The DICE model and a variety of papers related to it are freely available here.

Mckinsey

McKinsey lists “four powerful forces [that] are disrupting the global economy”.

  • “shift of economic activity to emerging-market cities
  • “acceleration of technological change. While technology has always been transformative, its impact is now ubiquitous, with digital and mobile technologies being adopted at an unprecedented rate. It took more than 50 years after the telephone was invented for half of American homes to have one, but only 20 years for cellphones to spread from less than 3% of the world’s population to more than two-thirds. Facebook had six million users in 2006; today, it has 1.4 billion… The mobile Internet offers the promise of economic progress for billions of emerging-economy citizens at a speed that would otherwise be unimaginable.

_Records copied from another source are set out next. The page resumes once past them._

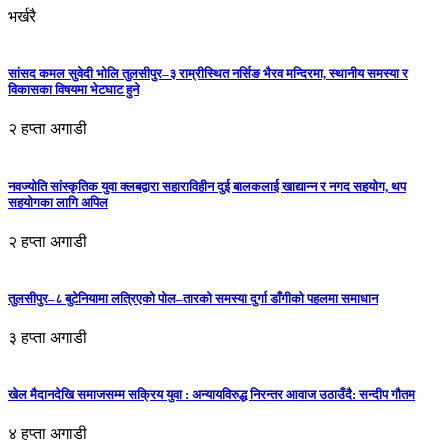
भर्खरै
सांसद कमल सुवेदी भोलि तुलसीपुर–३ राम्रीस्थित नर्सिङ भैरव मन्दिरमा, स्थानीय समस्या र
विकासका विषयमा भेटघाट हुने
२ हप्ता अगाडी
नवज्योति सांस्कृतिक युवा क्लबद्वारा सहाराविहीन दुई बालकलाई खाद्यान्न र नगद सहयोग, थप
सहयोगका लागि अपिल
२ हप्ता अगाडी
तुलसीपुर–८ बुटेनियामा लत्रिएको पोल–तारको समस्या दुर्गा डाँगीको पहलमा समाधान
३ हप्ता अगाडी
खेल मैदानदेखि समाजसम्म सक्रिय युवा : अन्यायविरुद्ध निरन्तर आवाज उठाउँदै: सन्दीप गौतम
४ हप्ता अगाडी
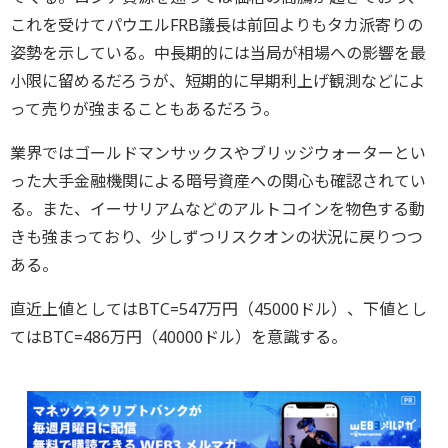
これを受けてパウエルFRB議長は前回よりもタカ派寄りの
姿勢を示している。中長期的には当局が相場への影響を最
小限に留めるだろうが、短期的に早期利上げ観測などによ
って売りが強まることもあるだろう。
業界ではゴールドマンサックスやブリッジウォーターとい
った大手金融機関による暗号資産への関心も確認されてい
る。また、イーサリアムなどのアルトコインを物色する動
きも強まっており、少しずつリスクオンの状況に戻りつつ
ある。
直近上値としてはBTC=547万円（45000ドル）、下値とし
てはBTC=486万円（40000ドル）を意識する。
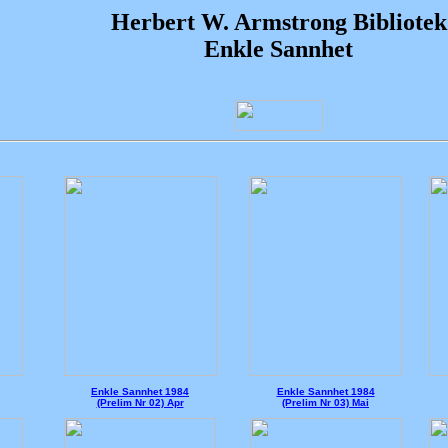
H
erbert W. Armstrong Bibliotek
Enkle Sannhet
Enkle Sannhet 1984
Enkle Sannhet 1984
(Prelim Nr 02) Apr
(Prelim Nr 03) Mai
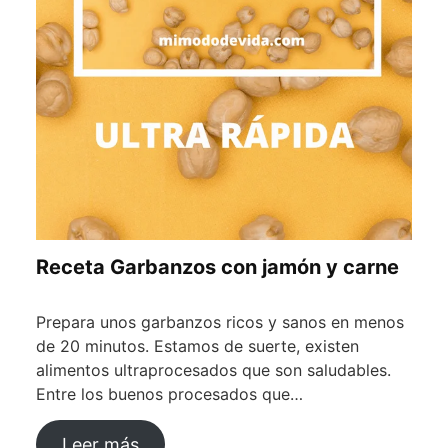
Receta Garbanzos con jamón y carne
Prepara unos garbanzos ricos y sanos en menos
de 20 minutos. Estamos de suerte, existen
alimentos ultraprocesados que son saludables.
Entre los buenos procesados que…
Leer más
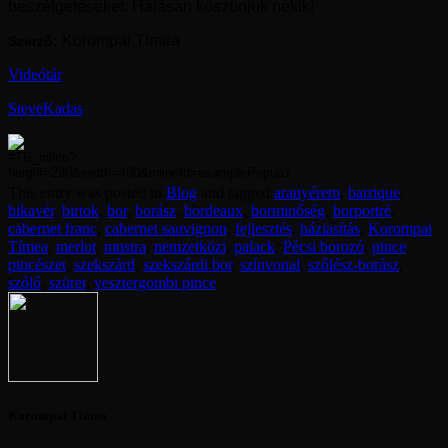
beszélgetéseket. Hálásan köszönjük nekik!
Korompai Tímea
Szerző:
Videótár
SteveKadas
This entry was posted in
Blog
and tagged
aranyérem
,
barrique
,
bikavér
,
birtok
,
bor
,
borász
,
bordeaux
,
borminőség
,
borportré
,
cabernet franc
,
cabernet sauvignon
,
fejlesztés
,
háziasítás
,
Korompai
Tímea
,
merlot
,
mustra
,
nemzetközi
,
palack
,
Pécsi borozó
,
pince
,
pincészet
,
szekszárd
,
szekszárdi bor
,
színvonal
,
szőlész-borász
,
szőlő
,
szüret
,
vesztergombi pince
.
Korompai Tímea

And it gives entrepreneurial upstarts a greater chance of competing with established firms. But technological change also carries risks, especially for workers who lose their jobs to automation or lack the skills to work in higher-tech fields.
  • demographics – the possibility that world population could plateau or actually start to fall
  • globalization

There are a few more things out there that could disrupt the economy for better or worse – renewable energy? biotechnology? climate change? risks to food and water supplies? ocean collapse? nuclear or biological war?